-- TASK DIRECTIONS --
Which of the lines below holds the string "plus"? Copy every line that does.

-- DATASET RECORDS --
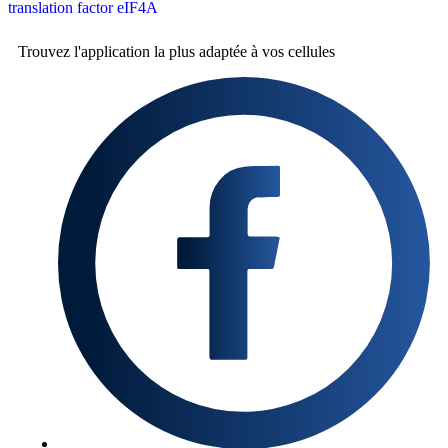
translation factor eIF4A
Trouvez l'application la plus
adaptée à vos cellules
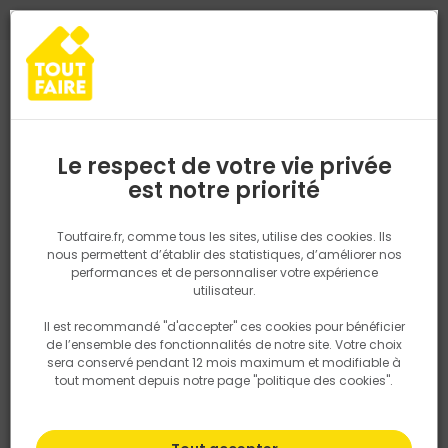
0
0
TROUVEZ VOTRE MAGASIN TOUT FAIRE
Choisir mon magasin
Saisissez votre région pour les informations de stock et de
livraison. Votre emplacement ne sera pas partagé.
Le respect de votre vie privée
Retrouvez les délais et options de
est notre priorité
Accueil
PRODUITS
Gros oeuvre, charpente, couverture
Etanché
livraison ainsi que les disponibiltiés en
magasin
P. ex. Ile de france
Toutfaire.fr, comme tous les sites, utilise des cookies. Ils
Etanchéité
nous permettent d’établir des statistiques, d’améliorer nos
performances et de personnaliser votre expérience
Rechercher
utilisateur.
Il est recommandé "d'accepter" ces cookies pour bénéficier
Nous utilisons des cookies pour fournir ce service. En
Filtrer
de l’ensemble des fonctionnalités de notre site. Votre choix
savoir plus sur la façon dont nous utilisons les cookies
sera conservé pendant 12 mois maximum et modifiable à
dans notre politique.
tout moment depuis notre page "politique des cookies".
Par défaut
Tri
68 produits
Prix
TTC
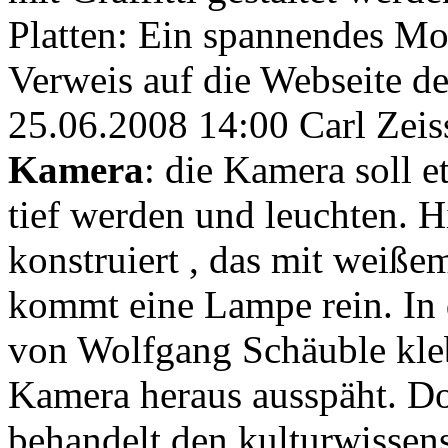
Platten: Ein spannendes Mot
Verweis auf die Webseite 
25.06.2008 14:00 Carl Zei
Kamera
: die Kamera soll 
tief werden und leuchten. H
konstruiert , das mit weiße
kommt eine Lampe rein. In 
von Wolfgang Schäuble kleb
Kamera heraus ausspäht. D
behandelt den kulturwissens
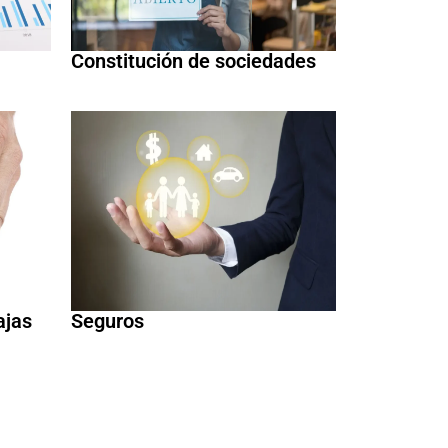
Constitución de sociedades
ajas
Seguros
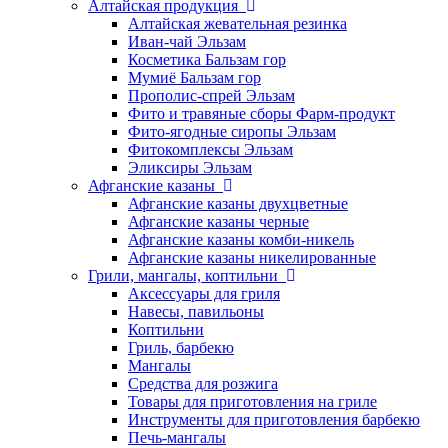
Алтайская продукция
Алтайская жевательная резинка
Иван-чай Эльзам
Косметика Бальзам гор
Мумиё Бальзам гор
Прополис-спрей Эльзам
Фито и травяные сборы Фарм-продукт
Фито-ягодные сиропы Эльзам
Фитокомплексы Эльзам
Эликсиры Эльзам
Афганские казаны
Афганские казаны двухцветные
Афганские казаны черные
Афганские казаны комби-никель
Афганские казаны никелированные
Грили, мангалы, коптильни
Аксессуары для гриля
Навесы, павильоны
Коптильни
Гриль, барбекю
Мангалы
Средства для розжига
Товары для приготовления на гриле
Инструменты для приготовления барбекю
Печь-мангалы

-- RESPONSE FOR THIS EXERCISE --
Trouvez l'application la plus
savoir plus sur la façon dont nous utilisons les cookies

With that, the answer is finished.